Ketika sudah cukup untuk memerintah atas namanya sendiri, Dalem Bekung terbukti menjadi penguasa yang pasif dan pengecut, yang menyebabkan hilangnya prestise kerajaan dan disiplin antara grandees (pengikut). Dia meninggalkan urusan negara pada menteri utamanya, Nginte. Dalam periode ini Brahmana yang terkenal bijak Dang Hyang Nirartha, yang telah memberi dampak yang mendalam pada budaya elit agama di Bali, meninggal. Sebuah konflik antara bangsawan Kiyayi Pande dan Gusti Talabah meningkat menjadi pemberontakan skala penuh di mana Kiyayi Pande melakukan serangan putus asa terhadap pasukan raja. Pada akhirnya ia dikalahkan dan dibunuh dengan upaya maksimal, tertanggal tahun 1578 oleh berbagai teks. Setelah pemberontakan ini, Dalem Bekung harus meninggalkan istana Gelgel. Versi akhir dari Babad Dalem menegaskan bahwa saudaranya Dalem Seganing mengambil alih sebagai raja menggantikan dia pada saat itu.[4]

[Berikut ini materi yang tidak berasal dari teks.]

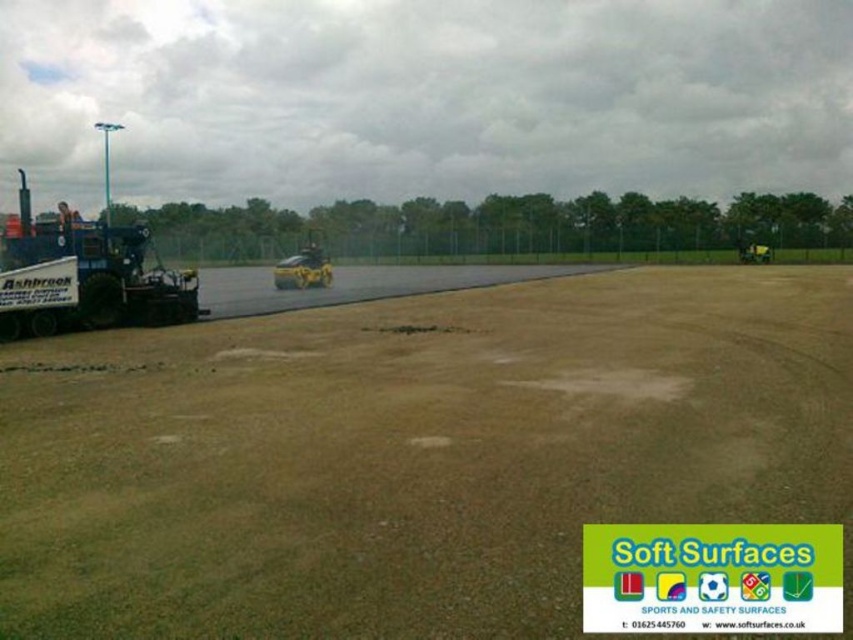 Question: Based on their relative distances, which object is nearer to the blue metallic trailer truck at left?

Choices:
 (A) yellow rubber car at center
 (B) brown sandy dirt field at center

Answer: (B)

Question: Can you confirm if brown sandy dirt field at center is bigger than yellow rubber car at center?

Choices:
 (A) yes
 (B) no

Answer: (B)

Question: Which point is closer to the camera?

Choices:
 (A) (309, 284)
 (B) (166, 468)
 (C) (9, 243)

Answer: (B)

Question: Can you confirm if blue metallic trailer truck at left is positioned above yellow rubber car at center?

Choices:
 (A) no
 (B) yes

Answer: (B)

Question: Which of these objects is positioned closest to the blue metallic trailer truck at left?

Choices:
 (A) brown sandy dirt field at center
 (B) yellow rubber car at center

Answer: (A)

Question: Can you confirm if brown sandy dirt field at center is thinner than yellow rubber car at center?

Choices:
 (A) yes
 (B) no

Answer: (B)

Dikalahkan orang Jawa sunting

Menjelang akhir hidup Dalem Bekung, sebuah ekspedisi militer diselenggarakan untuk mendukung kerajaan Blambangan di Jawa Timur melawan Pasuruan, sebuah pelabuhan dan kerajaan kecil di pesisir utara Jawa. Ekspedisi, yang dipimpin oleh bangsawan I Gusti Putu Jelantik, berlayar ke Panarukan di Jawa Timur, dan berbaris ke tanah Pasuruan. Namun, ia harus mengalami kekalahan pahit dan I Gusti Putu Jelantik pun tewas. Beberapa saat setelah musibah ini, Dalem Bekung meninggal. Namanya sebenarnya nama panggilan, yang berarti 'punya anak yang'. Saudaranya Dalem Seganing mungkin naik takhta atau melanjutkan pemerintahan.[5]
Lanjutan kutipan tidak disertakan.